Il est, comme nous l’avons vu, plus âgé, plus paranoïaque et considérablement diminué par le décalage flagrant entre son orgueil et ses capacités de leader. Il n’a pas seulement souffert sur le champ de bataille, mais son pays a beaucoup souffert des sanctions économiques, toutes des pertes qu’il faudra des décennies pour réparer.

Une image du président russe Vladimir Poutine et du président chinois Xi Jinping assis l'un à côté de l'autre lors d'une conférence de presse en mars 2023.
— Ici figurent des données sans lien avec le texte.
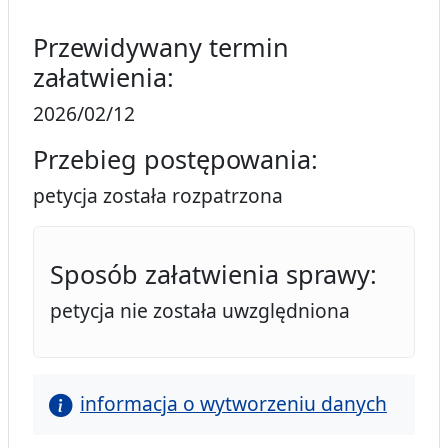
Przewidywany termin
załatwienia:
2026/02/12
Przebieg postępowania:
petycja została rozpatrzona
Sposób załatwienia sprawy:
petycja nie została uwzględniona
informacja o wytworzeniu danych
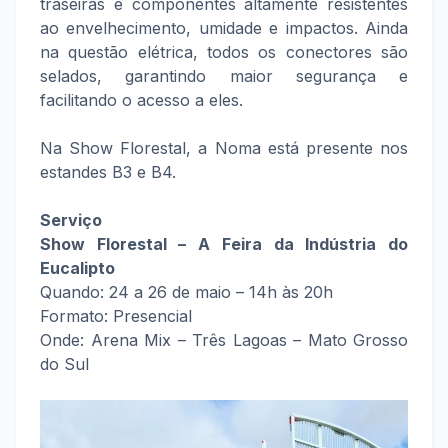
traseiras e componentes altamente resistentes
ao envelhecimento, umidade e impactos. Ainda
na questão elétrica, todos os conectores são
selados, garantindo maior segurança e
facilitando o acesso a eles.
Na Show Florestal, a Noma está presente nos
estandes B3 e B4.
Serviço
Show Florestal – A Feira da Indústria do
Eucalipto
Quando: 24 a 26 de maio – 14h às 20h
Formato: Presencial
Onde: Arena Mix – Três Lagoas – Mato Grosso
do Sul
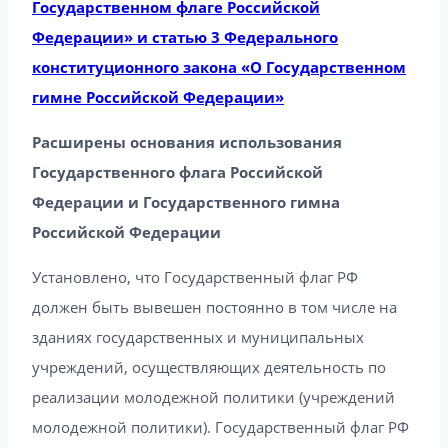
Государственном флаге Российской
Федерации» и статью 3 Федерального
конституционного закона «О Государственном
гимне Российской Федерации»
Расширены основания использования
Государственного флага Российской
Федерации и Государственного гимна
Российской Федерации
Установлено, что Государственный флаг РФ
должен быть вывешен постоянно в том числе на
зданиях государственных и муниципальных
учреждений, осуществляющих деятельность по
реализации молодежной политики (учреждений
молодежной политики). Государственный флаг РФ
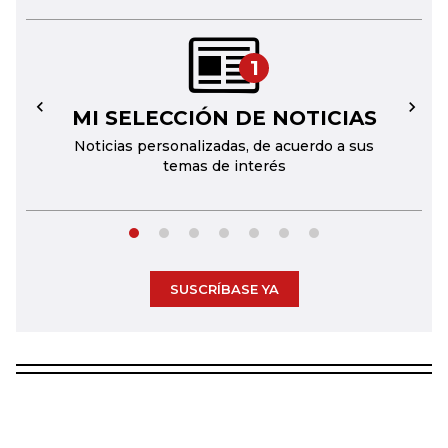
1
MI SELECCIÓN DE NOTICIAS
←
→
Noticias personalizadas, de acuerdo a sus
temas de interés
SUSCRÍBASE YA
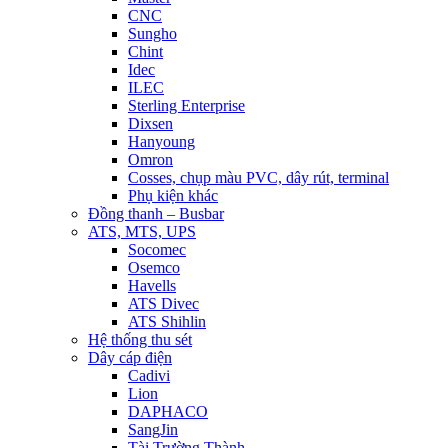
CNC
Sungho
Chint
Idec
ILEC
Sterling Enterprise
Dixsen
Hanyoung
Omron
Cosses, chụp màu PVC, dây rút, terminal
Phụ kiện khác
Đồng thanh – Busbar
ATS, MTS, UPS
Socomec
Osemco
Havells
ATS Divec
ATS Shihlin
Hệ thống thu sét
Dây cáp điện
Cadivi
Lion
DAPHACO
SangJin
Tài Trường Thành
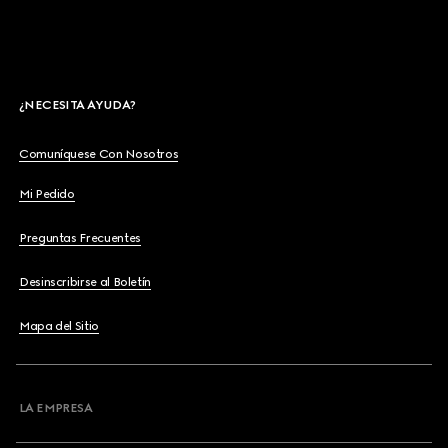
¿NECESITA AYUDA?
Comuníquese Con Nosotros
Mi Pedido
Preguntas Frecuentes
Desinscribirse al Boletín
Mapa del Sitio
LA EMPRESA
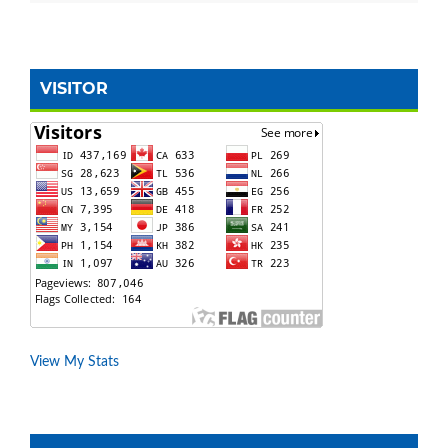
VISITOR
View My Stats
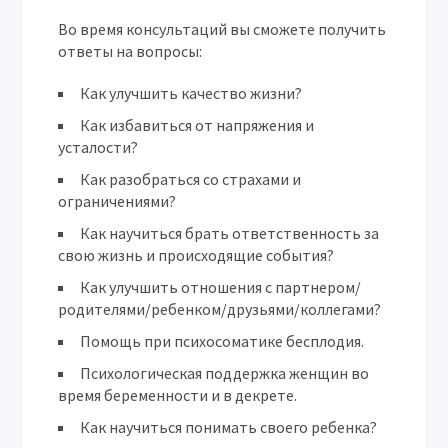
Во время консультаций вы сможете получить
ответы на вопросы:
Как улучшить качество жизни?
Как избавиться от напряжения и
усталости?
Как разобраться со страхами и
ограничениями?
Как научиться брать ответственность за
свою жизнь и происходящие события?
Как улучшить отношения с партнером/
родителями/ребенком/друзьями/коллегами?
Помощь при психосоматике бесплодия.
Психологическая поддержка женщин во
время беременности и в декрете.
Как научиться понимать своего ребенка?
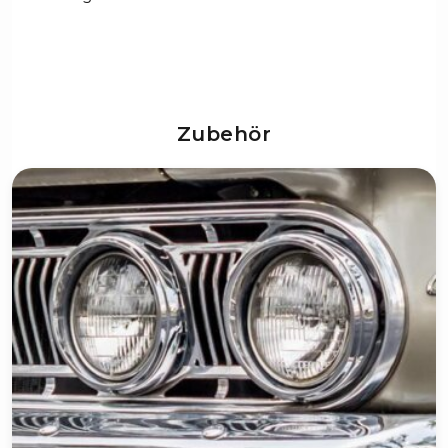
Zubehör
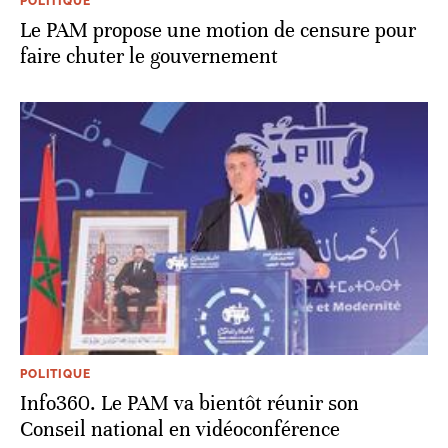
POLITIQUE
Le PAM propose une motion de censure pour
faire chuter le gouvernement
POLITIQUE
Info360. Le PAM va bientôt réunir son
Conseil national en vidéoconférence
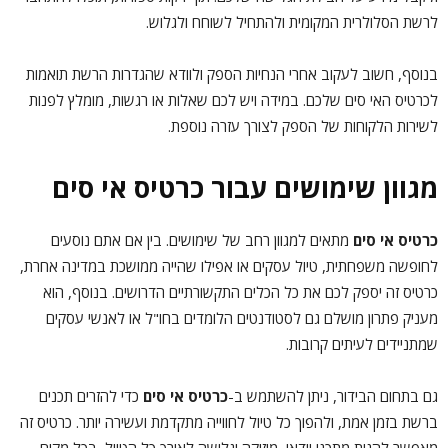
לרשת הסלולרית המקומית ולהתחיל לשוחח ולגלוש.
בנוסף, חשוב לעקוב אחרי הנחיות הספק ולוודא שהגדרות הרשת תואמות
לכרטיס האי סים שלכם. במידה ויש לכם שאלות או רגשות, מומלץ לפנות
לשירות הלקוחות של הספק לצורך עזרה נוספת.
מגוון שימושים עבור כרטיס אי סים
כרטיס אי סים
מתאים למגוון רחב של שימושים. בין אם אתם נוסעים
לחופשה משפחתית, טיול עסקים או אפילו שהייה ממושכת במדינה אחרת,
כרטיס זה יספק לכם את כל הכלים התקשורתיים הדרושים. בנוסף, הוא
מעניק פתרון מושלם גם לסטודנטים הלומדים בחו"ל או לאנשי עסקים
שמתניידים לעיתים קרובות.
גם בתחום הבידור, ניתן להשתמש ב-
כרטיס אי סים
כדי להזרים תכנים
ברשת בזמן אמת, ולהפוך כל טיול לחווייה מתקדמת ועשירה יותר. כרטיס זה
מאפשר להנות מתכני וידאו, מוזיקה וגלישה לאורך כל הטיול, בכל מקום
Le président russe Vladimir Poutine et le président chinois Xi Jinping assistent à une déclaration conjointe à la suite de leurs entretiens au Kremlin à Moscou, en Russie, le 21 mars 2023.
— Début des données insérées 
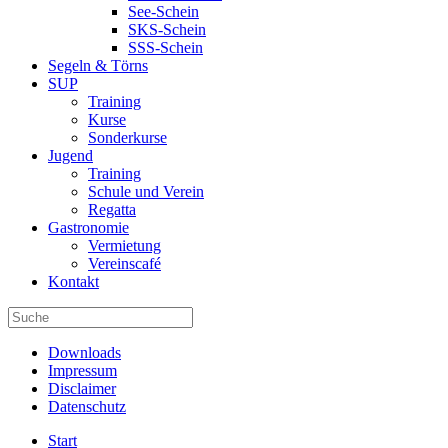
See-Schein
SKS-Schein
SSS-Schein
Segeln & Törns
SUP
Training
Kurse
Sonderkurse
Jugend
Training
Schule und Verein
Regatta
Gastronomie
Vermietung
Vereinscafé
Kontakt
Downloads
Impressum
Disclaimer
Datenschutz
Start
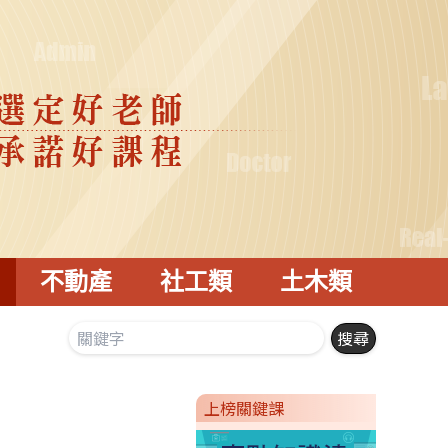
不動產
社工類
土木類
上榜關鍵課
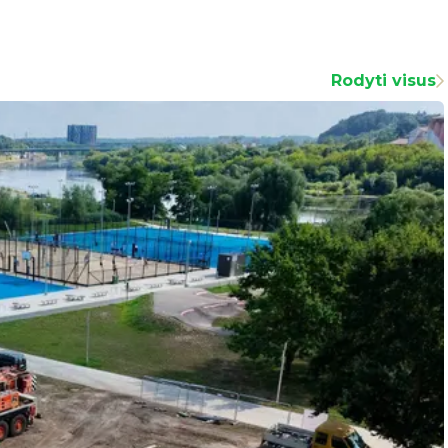
Rodyti visus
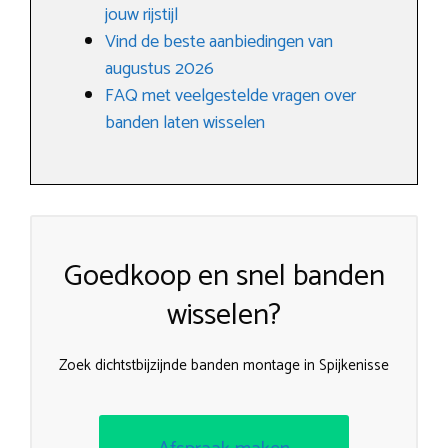
jouw rijstijl
Vind de beste aanbiedingen van
augustus 2026
FAQ met veelgestelde vragen over
banden laten wisselen
Goedkoop en snel banden
wisselen?
Zoek dichtstbijzijnde banden montage in Spijkenisse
Mikhaïl Terechtchenko/Spoutnik/Pool via Reuters

En d’autres termes, Poutine, assis au bout de ses longues tables ou caché dans son bunker, sait en quelque sorte que ce sera à quelqu’un d’autre de reconstruire la Russie dont il a dévasté la position, l’économie et l’armée.

Rien de tout cela ne signifie que Poutine n’est pas capable d’infliger des dégâts. Les gros titres quotidiens sur les horreurs en Ukraine le prouvent. Des rapports inquiétants sur l’installation nucléaire de Zaporijia suggèrent que des catastrophes inimaginables sont encore possibles, en particulier parce qu’il est désespéré.
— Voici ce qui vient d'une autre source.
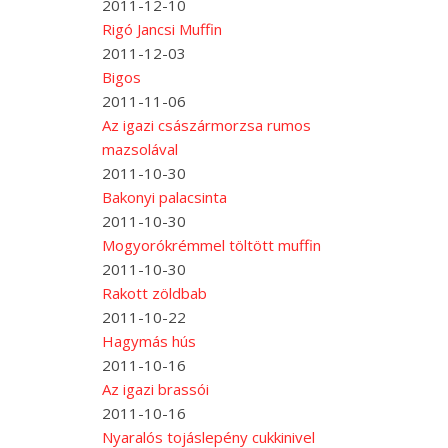
2011-12-10
Rigó Jancsi Muffin
2011-12-03
Bigos
2011-11-06
Az igazi császármorzsa rumos
mazsolával
2011-10-30
Bakonyi palacsinta
2011-10-30
Mogyorókrémmel töltött muffin
2011-10-30
Rakott zöldbab
2011-10-22
Hagymás hús
2011-10-16
Az igazi brassói
2011-10-16
Nyaralós tojáslepény cukkinivel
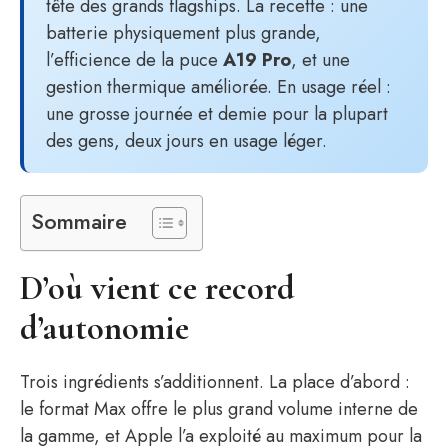
tête des grands flagships. La recette : une
batterie physiquement plus grande,
l’efficience de la puce
A19 Pro
, et une
gestion thermique améliorée. En usage réel :
une grosse journée et demie pour la plupart
des gens, deux jours en usage léger.
Sommaire
D’où vient ce record
d’autonomie
Trois ingrédients s’additionnent. La place d’abord :
le format Max offre le plus grand volume interne de
la gamme, et Apple l’a exploité au maximum pour la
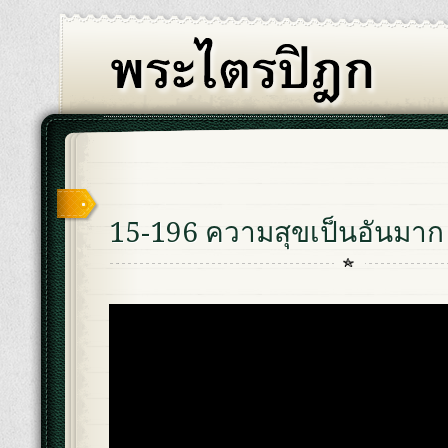
15-196 ความสุขเป็นอันมาก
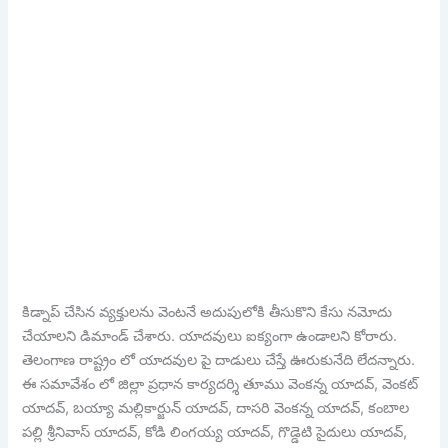
కిడ్నాప్ చేసిన వ్యక్తులను వెంటనే అదుపులోకి తీసుకొని కేసు నమోదు
చేయాలని డిమాండ్ చేశారు. యాదవులు ఐక్యంగా ఉండాలని కోరారు.
తెలంగాణ రాష్ట్రం లో యాదవుల పై దాడులు చేస్తే ఊరుకునేది లేదన్నారు.
ఈ సమావేశం లో జిల్లా ప్రధాన కార్యదర్శి తూము వెంకన్న యాదవ్, వెంకట్
యాదవ్, బయ్యా మల్లికార్జున్ యాదవ్, దాసరి వెంకన్న యాదవ్, కంబాల
పల్లి శ్రీనివాస్ యాదవ్, కోడి లింగయ్య యాదవ్, గొడ్డెటి సైదులు యాదవ్,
Mais l’année écoulée a été instructive pour les dirigeants mondiaux. Poutine ne mesure pas dix pieds. L’armée russe a été réduite à n’être plus que l’ombre d’elle-même. Heureusement, pour la plupart, les menaces de représailles n’intimident plus une OTAN enhardie.

Poutine ne projette que de la faiblesse

Des leçons cruciales ont été apprises qui arrivent trop souvent trop tard avec des tyrans internationaux du genre de Poutine. De tels hommes (et tout au long de l’histoire, ces monstres ont été pour la plupart des hommes) sont toujours plus profondément imparfaits qu’il n’y paraît. Ils sèment inévitablement les graines de leurs propres chutes.

Nous nous rendons un mauvais service lorsque nous exagérons leurs forces et permettons à des groupes au sein de nos sociétés d’amplifier cette exagération pour servir leurs propres intérêts étroits.

Alors que des dirigeants voyous comme Poutine se nourrissent de la faiblesse inculquée par leurs tactiques et postures menaçantes, générer et maintenir la volonté de leur tenir tête est le seul moyen éprouvé de les faire tomber. La force de l’Ukraine, du président Biden, de nos alliés de l’OTAN ont finalement révélé avec une grande clarté les défauts du tsar de la Russie.

Espérons que nous saurons conserver la force dont nous avons besoin pour le vaincre en Ukraine, et contenir durablement la menace qu’il fera peser le temps qu’il faudra pour que son pouvoir déclinant disparaisse complètement.